--- DATA TO USE ---

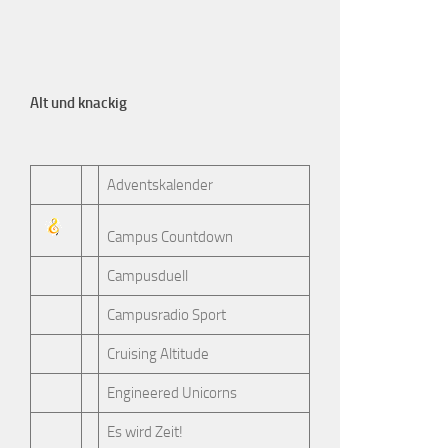
Alt und knackig
Adventskalender
Campus Countdown
Campusduell
Campusradio Sport
Cruising Altitude
Engineered Unicorns
Es wird Zeit!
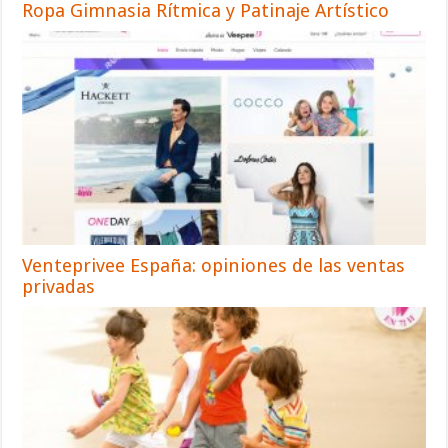
Ropa Gimnasia Rítmica y Patinaje Artístico
Venteprivee España: opiniones de las ventas
privadas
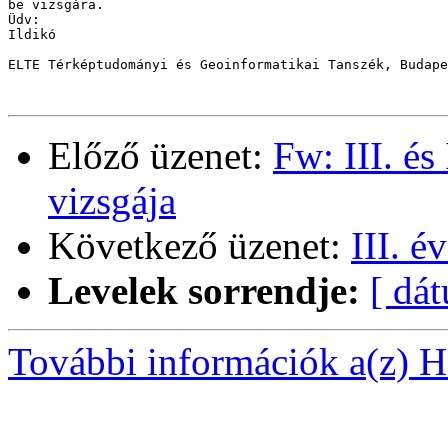
be vizsgára.

Üdv:

Ildikó

ELTE Térképtudományi és Geoinformatikai Tanszék, Budape
Előző üzenet:
Fw: III. és
vizsgája
Következő üzenet:
III. é
Levelek sorrendje:
[ dá
További információk a(z) Ha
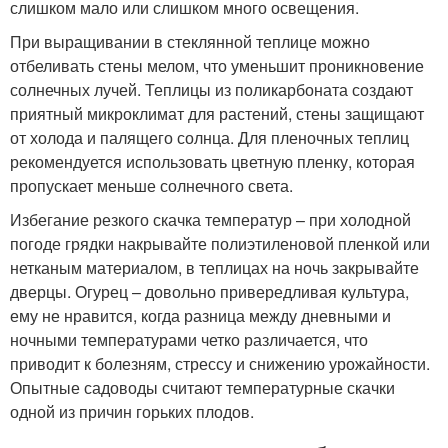
слишком мало или слишком много освещения.
При выращивании в стеклянной теплице можно
отбеливать стены мелом, что уменьшит проникновение
солнечных лучей. Теплицы из поликарбоната создают
приятный микроклимат для растений, стены защищают
от холода и палящего солнца. Для пленочных теплиц
рекомендуется использовать цветную пленку, которая
пропускает меньше солнечного света.
Избегание резкого скачка температур – при холодной
погоде грядки накрывайте полиэтиленовой пленкой или
нетканым материалом, в теплицах на ночь закрывайте
дверцы. Огурец – довольно привередливая культура,
ему не нравится, когда разница между дневными и
ночными температурами четко различается, что
приводит к болезням, стрессу и снижению урожайности.
Опытные садоводы считают температурные скачки
одной из причин горьких плодов.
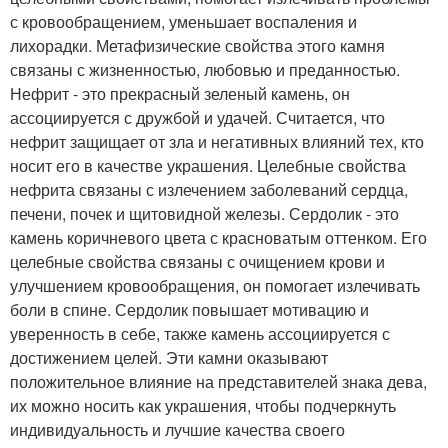
с кровообращением, уменьшает воспаления и
лихорадки. Метафизические свойства этого камня
связаны с жизненностью, любовью и преданностью.
Нефрит - это прекрасный зеленый камень, он
ассоциируется с дружбой и удачей. Считается, что
нефрит защищает от зла и негативных влияний тех, кто
носит его в качестве украшения. Целебные свойства
нефрита связаны с излечением заболеваний сердца,
печени, почек и щитовидной железы. Сердолик - это
камень коричневого цвета с красноватым оттенком. Его
целебные свойства связаны с очищением крови и
улучшением кровообращения, он помогает излечивать
боли в спине. Сердолик повышает мотивацию и
уверенность в себе, также камень ассоциируется с
достижением целей. Эти камни оказывают
положительное влияние на представителей знака дева,
их можно носить как украшения, чтобы подчеркнуть
индивидуальность и лучшие качества своего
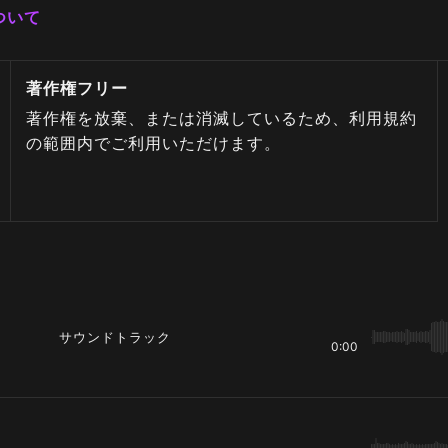
ついて
著作権フリー
著作権を放棄、または消滅しているため、利用規約
の範囲内でご利用いただけます。
サウンドトラック
0:00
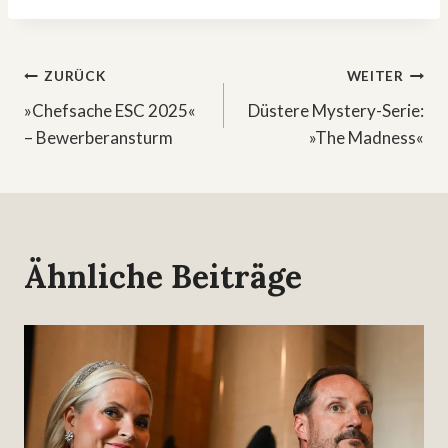
Beitragsnavigation
ZURÜCK
WEITER
»Chefsache ESC 2025«
Düstere Mystery-Serie:
– Bewerberansturm
»The Madness«
Ähnliche Beiträge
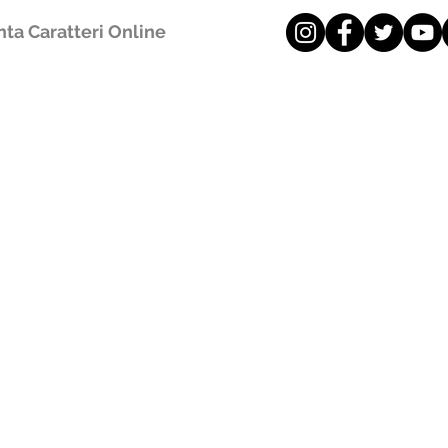
ta Caratteri Online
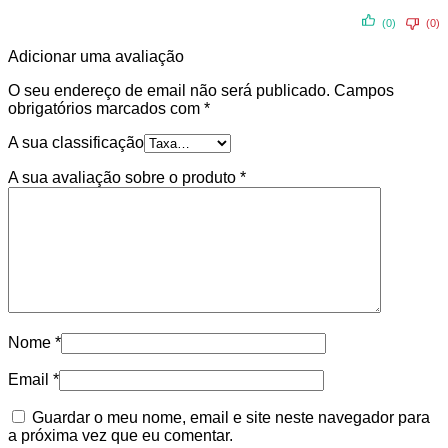
(0)
(0)
Adicionar uma avaliação
O seu endereço de email não será publicado.
Campos
obrigatórios marcados com
*
A sua classificação
A sua avaliação sobre o produto
*
Nome
*
Email
*
Guardar o meu nome, email e site neste navegador para
a próxima vez que eu comentar.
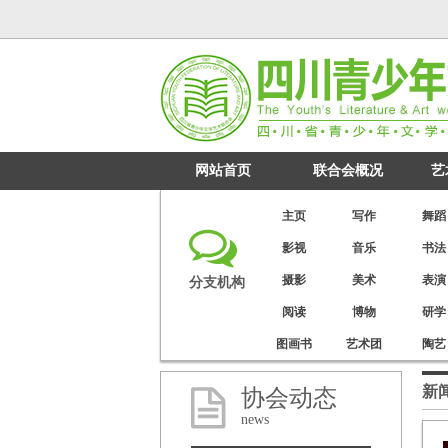
网站首页
联合会概况
艺
主页
写作
舞蹈
影视
音乐
书法
摄影
美术
表演
分支机构
阅读
博物
研学
图画书
艺术团
陶艺
新
协会动态
news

---

:: YOUR ASSIGNMENT ::
Only the lines from the first line of the data above through the line with "приятный микроклимат для" should appear in the answer, retyped exactly, with every picture left out.

:: WRITTEN RESPONSE ::
Alt und knackig
Adventskalender
Campus Countdown
Campusduell
Campusradio Sport
Cruising Altitude
Engineered Unicorns
Es wird Zeit!
Ropa Gimnasia Rítmica y Patinaje Artístico
Venteprivee España: opiniones de las ventas
privadas
be vizsgára.

Üdv:

Ildikó

ELTE Térképtudományi és Geoinformatikai Tanszék, Budape
Előző üzenet:
Fw: III. és
vizsgája
Következő üzenet:
III. é
Levelek sorrendje:
[ dá
További információk a(z) Ha
слишком мало или слишком много освещения.
При выращивании в стеклянной теплице можно
отбеливать стены мелом, что уменьшит проникновение
солнечных лучей. Теплицы из поликарбоната создают
приятный микроклимат для растений, стены защищают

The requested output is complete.